Saved data entries:
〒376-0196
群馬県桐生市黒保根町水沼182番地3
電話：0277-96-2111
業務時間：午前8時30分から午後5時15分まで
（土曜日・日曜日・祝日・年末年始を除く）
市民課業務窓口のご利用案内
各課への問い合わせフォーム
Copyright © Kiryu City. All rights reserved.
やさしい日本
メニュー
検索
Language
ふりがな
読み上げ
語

==

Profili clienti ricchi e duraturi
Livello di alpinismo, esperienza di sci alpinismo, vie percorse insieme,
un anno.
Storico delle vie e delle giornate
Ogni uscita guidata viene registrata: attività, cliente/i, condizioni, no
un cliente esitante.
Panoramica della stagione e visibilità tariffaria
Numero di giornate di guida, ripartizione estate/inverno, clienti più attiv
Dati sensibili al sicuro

**EXERCISE GOAL:** If a line above holds the string "clienti", return it as it stands.

**WRITTEN RESPONSE:**
Profili clienti ricchi e duraturi
Numero di giornate di guida, ripartizione estate/inverno, clienti più attiv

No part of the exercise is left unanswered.